Plots site-specific regression lines using draws of intercept_id[j] and slope_id[j] for each site ID. Requires more than 1 ID in the initial regression by BRRAT(). The output overlays lines and credible bands across sites; optionally facetted into separate panels for readability.

Usage

plot_BRRAT_by_id(fit_obj, n_grid = 150, level = 0.8, facet = TRUE)

Arguments

fit_obj

A fitted object returned by BRRAT(), of class BRRAT.

n_grid

Integer; number of x points per site for the prediction grids (default 150).

level

Credible interval level (default 0.80) used for site-specific bands.

facet

Logical; if TRUE, facet the plot by ID; otherwise overlay all sites with colour and fill aesthetics (default TRUE).

Details

Plot per-site lines (random intercepts & slopes) with credible intervals

For site j, the line is computed as:

\mu_j(x) = \mathrm{intercept\_id}_j + \mathrm{slope\_id}_j \, x_{\mathrm{std}}

evaluated on a grid of x values transformed to the centered/scaled space used during fitting. The function reconstructs equal-tail credible bands by propagating posterior draws of intercept_id[j] and slope_id[j].

Value

A ggplot2 object showing per-site lines and credible intervals.

Examples


set.seed(1)
samples <- 30
make_site <- function(id) {
  Clim <- sort(pmax(0, rnorm(samples, 600, 100)))
  observed <- pmax(0, (Clim - 150) - 450 * tanh((Clim - 150) / 450))
  list(
    Obs = data.frame(P = Clim, Q = observed, year = 1:samples, ID = id),
    Sim = data.frame(Q = observed * rnorm(samples, 1, 0.05), year = 1:samples, ID = id)
  )
}
s1 <- make_site("A")
s2 <- make_site("B")
Obs <- rbind(s1$Obs, s2$Obs)
Sim <- rbind(s1$Sim, s2$Sim)
res <- BRRAT(Sim, Obs, chains = 1, iter = 500)
p_sites <- plot_BRRAT_by_id(res, n_grid = 150, level = 0.80, facet = TRUE)
print(p_sites)



Population-level line and credible band

Description

Plots the population-level regression line \alpha + \beta x and its equal-tail credible band by transforming the x-grid to the centered/scaled space used during fitting.

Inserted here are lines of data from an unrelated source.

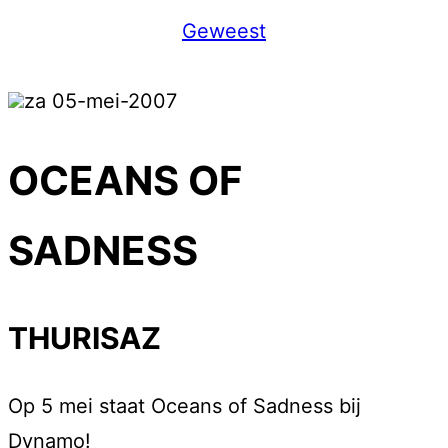
Geweest
za 05-mei-2007
OCEANS OF
SADNESS
THURISAZ
Op 5 mei staat Oceans of Sadness bij
Dynamo!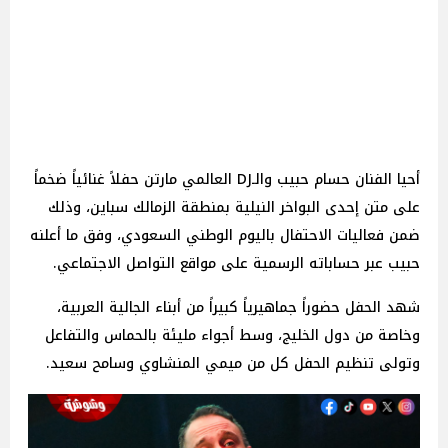
أحيا الفنان حسام حبيب والـDJ العالمي مارتن حفلاً غنائياً ضخماً
على متن إحدى البواخر النيلية بمنطقة الزمالك سباين، وذلك
ضمن فعاليات الاحتفال باليوم الوطني السعودي، وفق ما أعلنه
حبيب عبر حساباته الرسمية على مواقع التواصل الاجتماعي.
شهد الحفل حضوراً جماهيرياً كبيراً من أبناء الجالية العربية،
وخاصة من دول الخليج، وسط أجواء مليئة بالحماس والتفاعل
وتولى تنظيم الحفل كل من ميمي المنشاوي وسامح سعيد.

The plot overlays a (potentially downsampled) scatter of the original observations for context.

Usage

plot_BRRAT_population(fit_obj, n_grid = 200, level = 0.95)

Arguments

fit_obj

A fitted object returned by BRRAT(), of class BRRAT.

n_grid

Integer; number of x points for the prediction grid (default 200).

level

Credible interval level for the band (default 0.95).

Details

Plot population-level regression Qe ~ P with uncertainty band

The function extracts posterior draws of alpha and beta from the Stan fit and evaluates \mu(x) = \alpha + \beta x along a grid of x values on the original scale, internally converting to the centered/scaled space via x_{\mathrm{std}} = (x - x_{\mathrm{center}}) / x_{\mathrm{scale}}.

Value

A ggplot2 object showing the population regression line and credible band.

Examples


set.seed(1)
samples <- 30
Clim <- sort(pmax(0, rnorm(samples, 600, 100)))
observed <- pmax(0, (Clim - 150) - 450 * tanh((Clim - 150) / 450))
Obs <- data.frame(P = Clim, Q = observed, year = 1:samples)
Sim <- data.frame(Q = observed * rnorm(samples, 1, 0.05), year = 1:samples)
res <- BRRAT(Sim, Obs, chains = 1, iter = 500)
p_pop <- plot_BRRAT_population(res, n_grid = 200, level = 0.95)
print(p_pop)



Summarise population and site-level posterior summaries

Description

Computes tidy posterior summaries for the population slope (beta) and per-site intercepts and slopes (from intercept_id and slope_id generated quantities) returned by the Stan fit. The function reports posterior means, standard deviations, equal-tail credible intervals at a chosen level, and a two-sided tail probability for non-zero slope at the population level.

Usage

summarise_BRRAT(fit_obj, level = 0.95)

Arguments

fit_obj

A fitted object returned by BRRAT(), of class BRRAT.

level

Credible interval level (default 0.95). The lower and upper intervals are computed as (1 - level) / 2 and 1 - (1 - level) / 2.

Details

Summarise global slope and per-site coefficients into tidy tables

The two-sided tail probability is computed as:

p_{\mathrm{nonzero}} = 2\min\{ \Pr(\beta > 0 \mid \mathrm{data}), \Pr(\beta < 0 \mid \mathrm{data}) \}

which is analogous to a two-sided p-value in spirit, but is a Bayesian posterior tail probability. It shrinks toward 0 as the posterior mass concentrates away from zero.

Value

A list with one or two data frames:

Notes

Assumes the Stan model emits intercept_id and slope_id in ⁠generated quantities⁠, i.e., per-site fully-composed coefficients:

\mathrm{intercept\_id}_j = \alpha + b_{0j},\quad \mathrm{slope\_id}_j = \beta + b_{1j}

Examples


set.seed(1)
samples <- 30
Clim <- sort(pmax(0, rnorm(samples, 600, 100)))
observed <- pmax(0, (Clim - 150) - 450 * tanh((Clim - 150) / 450))
Obs <- data.frame(P = Clim, Q = observed, year = 1:samples)
Sim <- data.frame(Q = observed * rnorm(samples, 1, 0.05), year = 1:samples)
res <- BRRAT(Sim, Obs, chains = 1, iter = 500)
tabs <- summarise_BRRAT(res, level = 0.95)
tabs$global
head(tabs$per_id)